- Clinical research article
- Open Access
The eutectic mixture local anesthetics (EMLA) cream is more effective on venipuncture pain compared with lidocaine tape in the same patients
JA Clinical Reports volume 4, Article number: 73 (2018)
Although venous cannulation is imperative during perioperative period, it inevitably causes venipuncture pain.
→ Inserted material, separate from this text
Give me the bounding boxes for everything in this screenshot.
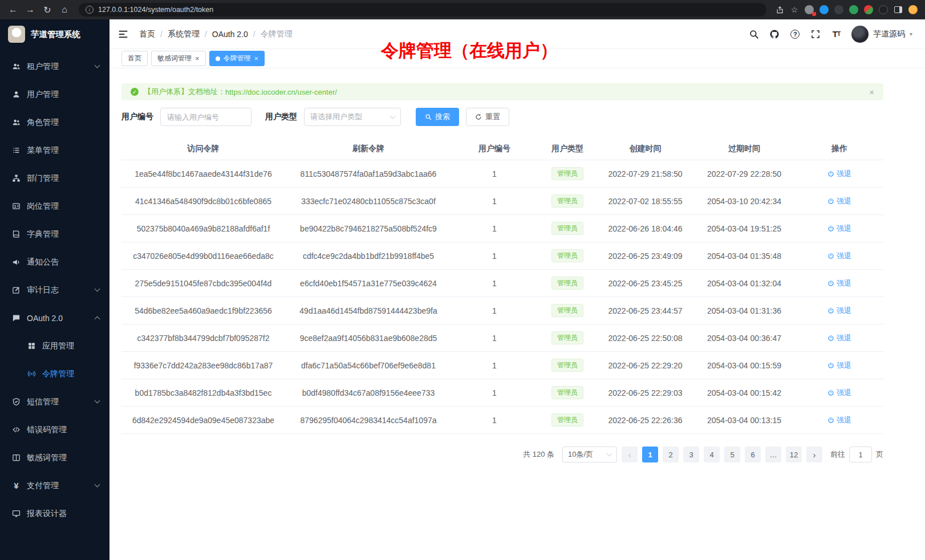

Eutectic mixture local anesthetics (EMLA) has been used to reduce this pain, and various studies have been conducted to evaluate the efficacy of EMLA. But these studies did not elucidate the effect of EMLA exactly, because there were large individual differences in pain sensitivity. The aim of this study is to accurately evaluate the efficacy of EMLA cream for venipuncture pain relief compared with lidocaine tape in the same patients.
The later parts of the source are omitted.